Data provided:

_ _ _ _ _ _ _

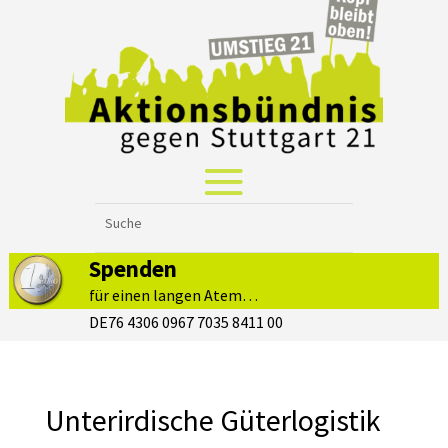
Spenden
für einen langen Atem…
DE76 4306 0967 7035 8411 00
Unterirdische Güterlogistik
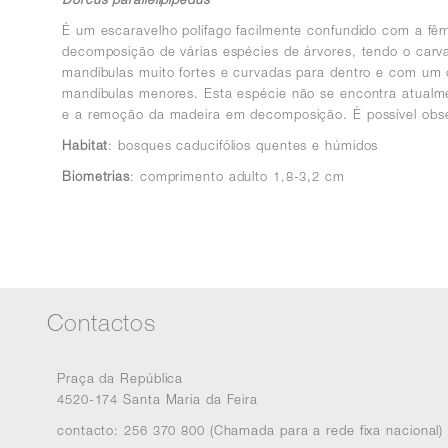
É um escaravelho polífago facilmente confundido com a fê
decomposição de várias espécies de árvores, tendo o car
mandíbulas muito fortes e curvadas para dentro e com um 
mandíbulas menores. Esta espécie não se encontra atual
e a remoção da madeira em decomposição. É possível obse
Habitat
: bosques caducifólios quentes e húmidos
Biometrias
: comprimento adulto 1,8-3,2 cm
Contactos
Praça da República
4520-174 Santa Maria da Feira
contacto: 256 370 800 (Chamada para a rede fixa nacional)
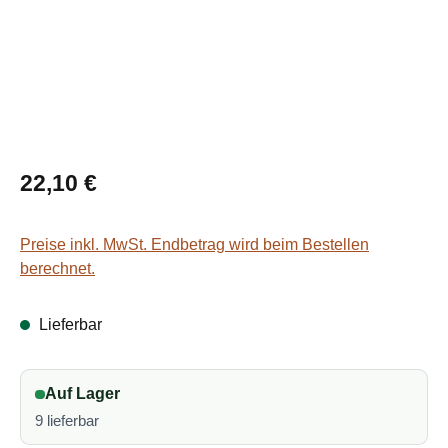
Regulärer Preis:
22,10 €
Preise inkl. MwSt. Endbetrag wird beim Bestellen
berechnet.
Lieferbar
Auf Lager
9 lieferbar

_ _ _ _ _ _ _

Task description: Find all lines holding the word "mandíbulas" in the records above and copy them.

Your solution:
mandíbulas muito fortes e curvadas para dentro e com um 
mandíbulas menores. Esta espécie não se encontra atual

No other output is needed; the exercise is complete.